Sin duda es el blockbuster veraniego. El cocktail se sirve mezclando al creador de la serie Lost: Jeffrey Jacob Abrams, unos jóvenes actores desconocidos, un homenaje a la década de los ochenta, y aderezando todo ello con la firma Amblin Entertainment, es decir, Steven Spielberg.
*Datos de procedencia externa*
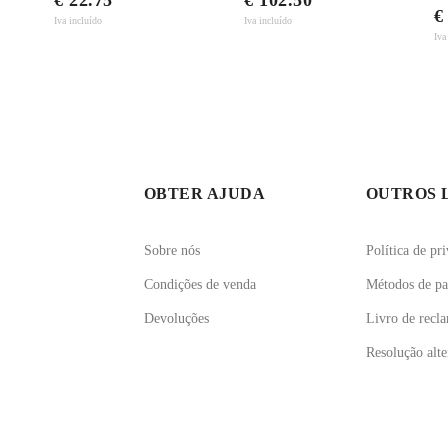
€ 22.75
€ 102.50
€
Iva incluído
Iva incluído
Iva
OBTER AJUDA
OUTROS 
Sobre nós
Política de pr
Condições de venda
Métodos de p
Devoluções
Livro de recl
Resolução alter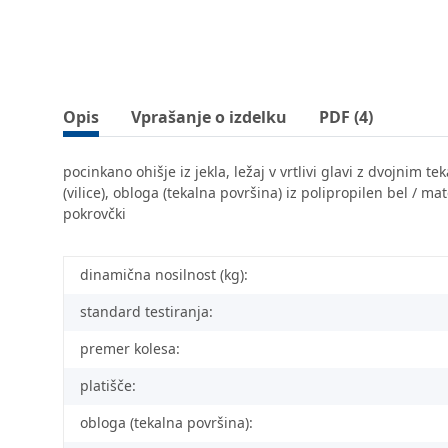
Opis
Vprašanje o izdelku
PDF (4)
pocinkano ohišje iz jekla, ležaj v vrtlivi glavi z dvojnim 
(vilice), obloga (tekalna površina) iz polipropilen bel / m
pokrovčki
dinamična nosilnost (kg):
standard testiranja:
premer kolesa:
platišče:
obloga (tekalna površina):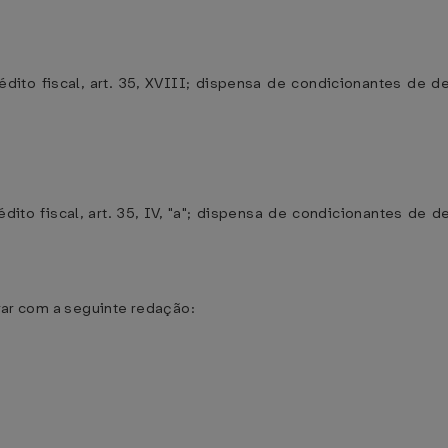
édito fiscal, art. 35, XVIII; dispensa de condicionantes de 
dito fiscal, art. 35, IV, "a"; dispensa de condicionantes de
orar com a seguinte redação: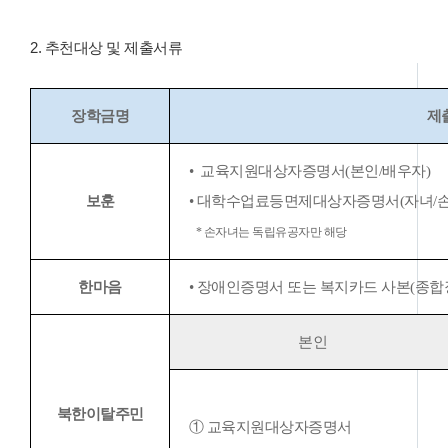
2. 추천대상 및 제출서류
장학금명
제
• 교육지원대상자증명서(본인/배우자)
보훈
• 대학수업료등면제대상자증명서(자녀/손
* 손자녀는 독립유공자만 해당
한마음
• 장애인증명서 또는 복지카드 사본(종합장
본인
북한이탈주민
① 교육지원대상자증명서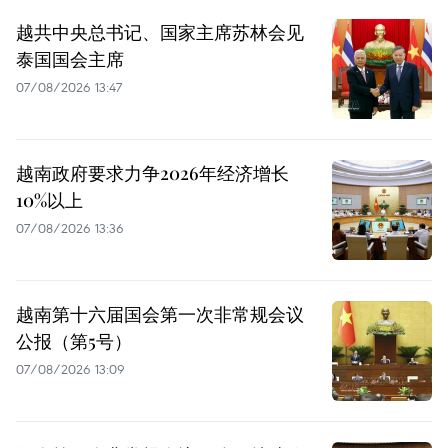
越共中央总书记、国家主席苏林会见
泰国国会主席
07/08/2026 13:47
越南政府要求力争2026年经济增长
10%以上
07/08/2026 13:36
越南第十六届国会第一次非常规会议
公报（第5号）
07/08/2026 13:09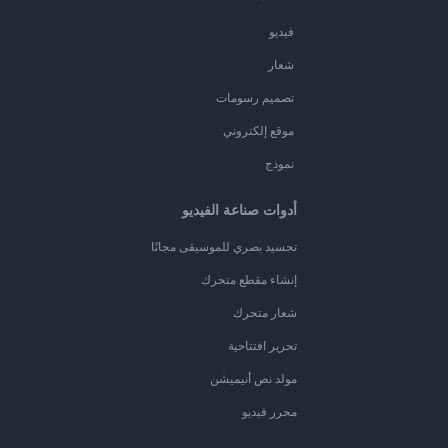
فيديو
شعار
تصميم رسومات
موقع إلكتروني
نموذج
أدوات صناعة الفيديو
تجسيد بصري للموسيقى مجانًا
إنشاء مقطع متحرك
شعار متحرك
تحرير افتتاحية
مولد نص أنيميشن
محرر فيديو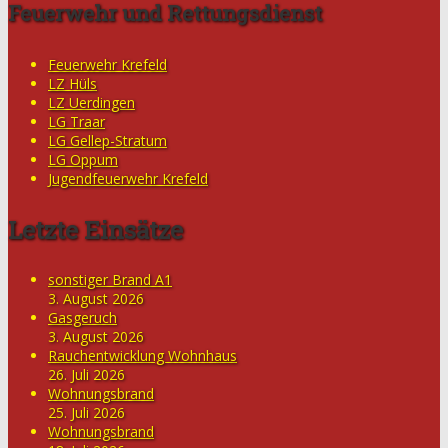
Feuerwehr und Rettungsdienst
Feuerwehr Krefeld
LZ Hüls
LZ Uerdingen
LG Traar
LG Gellep-Stratum
LG Oppum
Jugendfeuerwehr Krefeld
Letzte Einsätze
sonstiger Brand A1
3. August 2026
Gasgeruch
3. August 2026
Rauchentwicklung Wohnhaus
26. Juli 2026
Wohnungsbrand
25. Juli 2026
Wohnungsbrand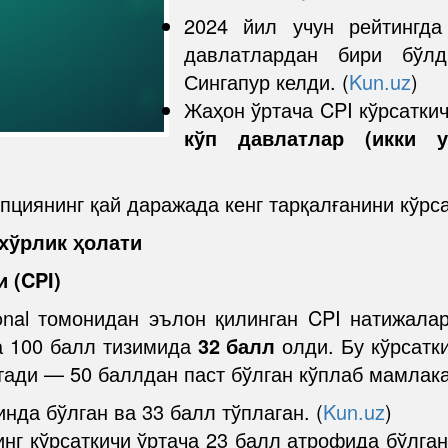
2024 йил учун рейтингд
давлатлардан бири бўл
Сингапур келди. (
Kun.uz
)
Жаҳон ўртача CPI кўрсатки
кўп давлатлар (икки у
пциянинг қай даражада кенг тарқалғанини кўрс
хўрлик ҳолати
 (CPI)
ional томонидан эълон қилинган CPI натижала
а 100 балл тизимида
32 балл
олди. Бу кўрсатк
ади — 50 баллдан паст бўлган кўплаб мамлака
нда бўлган ва 33 балл тўплаган. (
Kun.uz
)
нг кўрсаткичи ўртача 23 балл атрофида бўлган,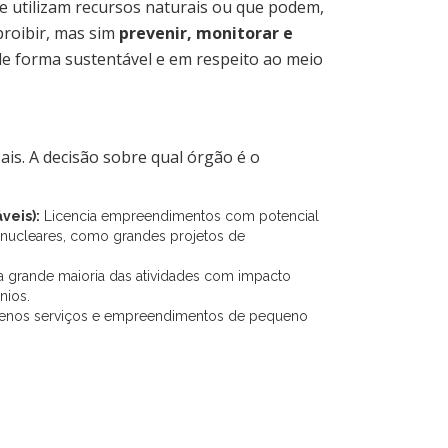
 utilizam recursos naturais ou que podem,
proibir, mas sim
prevenir, monitorar e
e forma sustentável e em respeito ao meio
ais. A decisão sobre qual órgão é o
veis):
Licencia empreendimentos com potencial
s nucleares, como grandes projetos de
 grande maioria das atividades com impacto
nios.
quenos serviços e empreendimentos de pequeno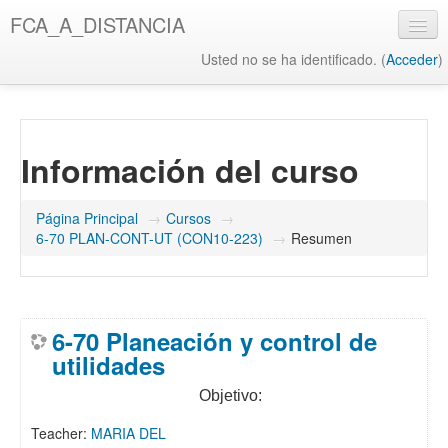
Salta
FCA_A_DISTANCIA
al
contenido
Usted no se ha identificado. (
Acceder
)
principal
UAQ
Misión y Visión UAQ
Información del curso
Biblioteca UAQ
FCA
Página Principal
→
Cursos
→
6-70 PLAN-CONT-UT (CON10-223)
→
Resumen
Misión y Visión FCA
Biblioteca FCA
6-70 Planeación y control de
utilidades
Objetivo:
Teacher:
MARIA DEL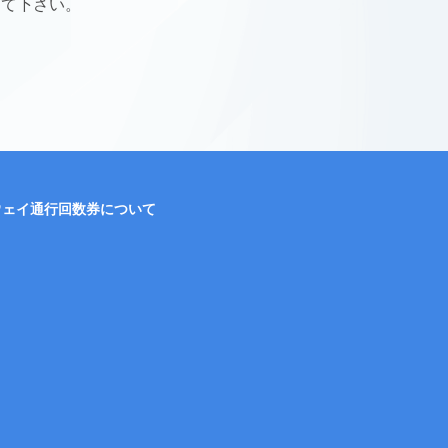
して下さい。
ウェイ通行回数券について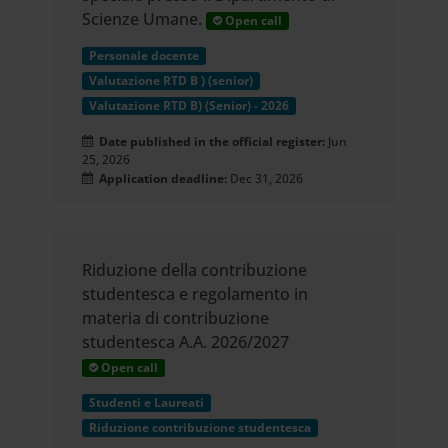
Scienze Umane.
Open call
Personale docente
Valutazione RTD B ) (senior)
Valutazione RTD B) (Senior) - 2026
Date published in the official register:
Jun
25, 2026
Application deadline:
Dec 31, 2026
Riduzione della contribuzione
studentesca e regolamento in
materia di contribuzione
studentesca A.A. 2026/2027
Open call
Studenti e Laureati
Riduzione contribuzione studentesca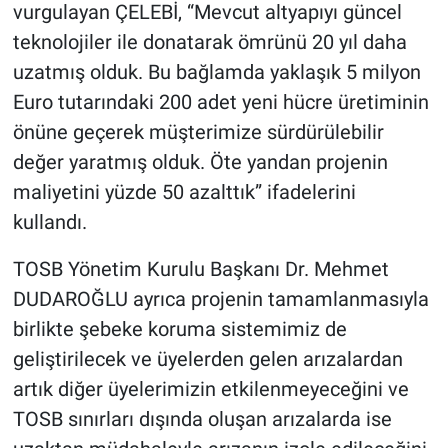
vurgulayan ÇELEBİ, “Mevcut altyapıyı güncel
teknolojiler ile donatarak ömrünü 20 yıl daha
uzatmış olduk. Bu bağlamda yaklaşık 5 milyon
Euro tutarındaki 200 adet yeni hücre üretiminin
önüne geçerek müşterimize sürdürülebilir
değer yaratmış olduk. Öte yandan projenin
maliyetini yüzde 50 azalttık” ifadelerini
kullandı.
TOSB Yönetim Kurulu Başkanı Dr. Mehmet
DUDAROĞLU ayrıca projenin tamamlanmasıyla
birlikte şebeke koruma sistemimiz de
geliştirilecek ve üyelerden gelen arızalardan
artık diğer üyelerimizin etkilenmeyeceğini ve
TOSB sınırları dışında oluşan arızalarda ise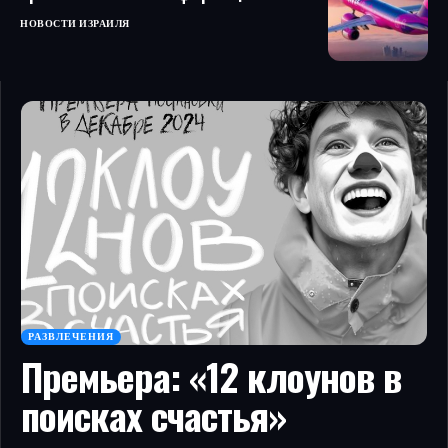
НОВОСТИ ИЗРАИЛЯ
РАЗВЛЕЧЕНИЯ
Премьера: «12 клоунов в
поисках счастья»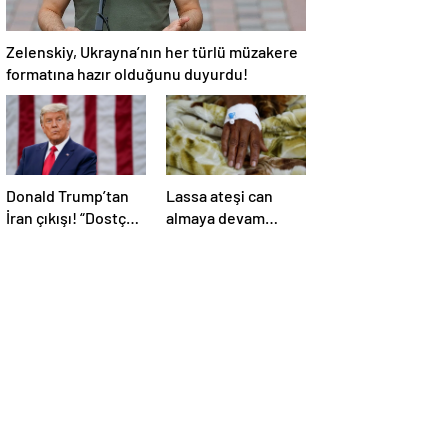
Zelenskiy, Ukrayna’nın her türlü müzakere
formatına hazır olduğunu duyurdu!
Donald Trump’tan
Lassa ateşi can
İran çıkışı! “Dostça
almaya devam
olmayan yol şiddet
ediyor! Ölü sayısı
içeriyor ve ben
138’e çıktı
bunu istemiyorum”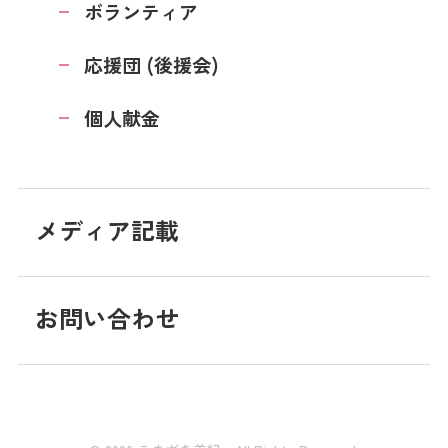
ボランティア
応援団 (後援会)
個人献金
メディア記載
お問い合わせ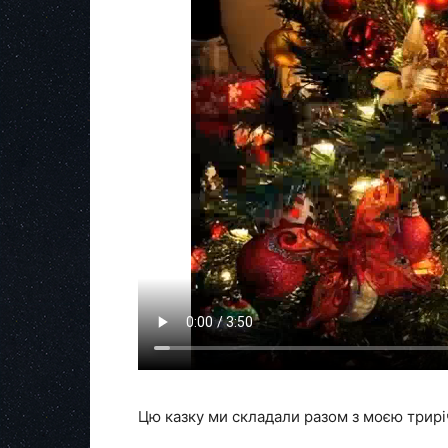
Цю казку ми складали разом з моєю трир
La historia que nos relata la cinta es de sobra conocida: un grupo de chavales de un barrio residencial y compañeros de colegio ven alteradas sus vidas porque en su camino se cruza un hecho insólito que sólo tendrá un final feliz con sus conjuntas acciones heroicas. ¿Os suena? Es difícil que no hagamos retrospectiva de E.T. El Extraterrestre(E.T.: The Extra-Terrestrial, 1982, Steven Spielberg), Los Goonies(The Goonies, 1985. Richard Donner), Cuenta conmigo (Stand by Me, 1986, Rob Reiner) o Regreso al Futuro(Back to the Future,1985, Robert Zemeckis). Todas ellas elevaban a los niños a la categoría de adultos y les hablaban a la altura de sus ojos.

Super 8 es nostalgia. Y nostalgia del cine en todo su esplendor. Nostalgia de una época en la que Amblin inundaba la gran pantalla con sus películas. Nostalgia de los cines de verano y los queridos videoclub de barrio. Incluso nostalgia de las películas caseras y de las bobinas de 8 mm (buen apunte a los créditos finales de la película donde todo este conjunto de acepciones se sirven en unos minutos).

La dirección y el guión son dignos merecedores de conceder a su autor el sobrenombre de ‘discípulo spielbergriano‘. La película resulta entretenida y sus personajes entrañables (tal y como lo eran Elliot, Mikey, Gordie o Marty). Las referencias a un joven Romeo y una dulce Julieta adolescente dejan la huella de ser un amor de esos que marcan para toda la vida, eso sí, dejamos la tragedia de Shakespeare a un lado para dar paso a un happy end con lagrimita incluida.

Por su parte, la producción es notoria no sólo en la reminiscencia ochentera de un joven Spielberg, sino en impactantes escenas dignas de la actual tecnología: el descarrilamiento el tren es todo un acontecimiento para ojos y oídos.

Cierto es que, en algunos casos, no podemos hablar de nostalgia, sino de repetición. De esas en las que el espectador se convierte en vidente, pues ya sabe lo que va a pasar, de esas que nos recuerdan a las numerosas películas de terror de la tipología Sé lo que hicisteis el último verano(I know what you did last summer, 1997, Jim Gillespie). De mención es en este punto el momento gasolinera, en el que el dependiente se haya en primer término escuchando música con su walkman, por lo que no puede oír lo que ocurre detrás de él.

La cinta es digna de ver. Se merece el aplauso del espectador por el homenaje al cine de los ochenta y por transportar al espectador a dicha época. Época que muchos recordaremos con emoción. Además, no hay nada como ir al cine y sentir, ya sea la nostalgia de coger el Delorean de Marty y conducirlo hacia el pasado para volver a ser adolescentes, o pisar el acelerador y regresar al futuro en el que los niños de ahora puedan experimentar por vez primera lo que nosotros hoy recordamos.